Class 9 Social Science — Chapter 101: The French Revolution (Old Syllabus)
45 practice questions · 15 Easy · 15 Medium · 15 Hard
Practise Class 9 Social Science Chapter 101, "The French Revolution (Old Syllabus)", with 45 NCERT-aligned multiple-choice questions. The set is split into 15 Easy, 15 Medium and 15 Hard questions, so you can warm up on the fundamentals and then push into the exam-level problems that separate top scorers in CBSE Board exams and the JEE & NEET foundation years.
"The French Revolution (Old Syllabus)" is one of the chapters where dates, cause-and-effect reasoning and map/source interpretation really pays off. Each MCQ on this chapter is timed and uses exam-grade marking (+2 correct, −1 wrong, 0 skipped), training the same accuracy-under-pressure that real papers demand. Every question carries a short explanation, so a wrong answer becomes a quick lesson rather than a dead end — the fastest way to close gaps before a test.
Use this chapter as targeted revision: attempt the Easy set first to confirm your basics on The French Revolution (Old Syllabus), then move to Medium and Hard to test application and problem-solving. Your accuracy, streaks and XP save automatically, and the chapter feeds into your overall Class 9 Social Science mastery score. A few sample questions are shown below; sign in free to practise all 45.
Key concepts: The French Revolution (Old Syllabus) (Class 9 Social Science)
This chapter traces the causes, events and impact of the French Revolution of 1789, which ended absolute monarchy and spread the ideas of liberty, equality and fraternity.
- The Old Regime
- Pre-1789 French society was divided into three estates; the clergy and nobility were privileged and tax-exempt, while the Third Estate bore the tax burden.

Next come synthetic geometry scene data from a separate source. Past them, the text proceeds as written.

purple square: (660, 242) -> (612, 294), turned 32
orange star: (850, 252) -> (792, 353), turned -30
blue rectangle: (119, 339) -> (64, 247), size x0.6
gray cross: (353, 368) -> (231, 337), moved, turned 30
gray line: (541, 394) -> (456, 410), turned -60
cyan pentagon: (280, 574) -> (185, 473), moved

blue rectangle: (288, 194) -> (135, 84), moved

- Causes of the revolution
- Financial crisis, an unjust tax system, food scarcity, and Enlightenment ideas (Rousseau, Montesquieu) questioning privilege and absolute rule.
- Outbreak of 1789
- The storming of the Bastille on 14 July 1789 became the symbol of the revolution; feudal privileges were abolished.
- Declaration of Rights
- The Declaration of the Rights of Man and Citizen proclaimed liberty, equality and rights for all citizens.
- Outcomes
- France became a republic; the monarchy was abolished; the Reign of Terror followed, and eventually Napoleon rose to power.
💡 Exam tips for The French Revolution (Old Syllabus)
- Remember the three slogans of the revolution: liberty, equality and fraternity.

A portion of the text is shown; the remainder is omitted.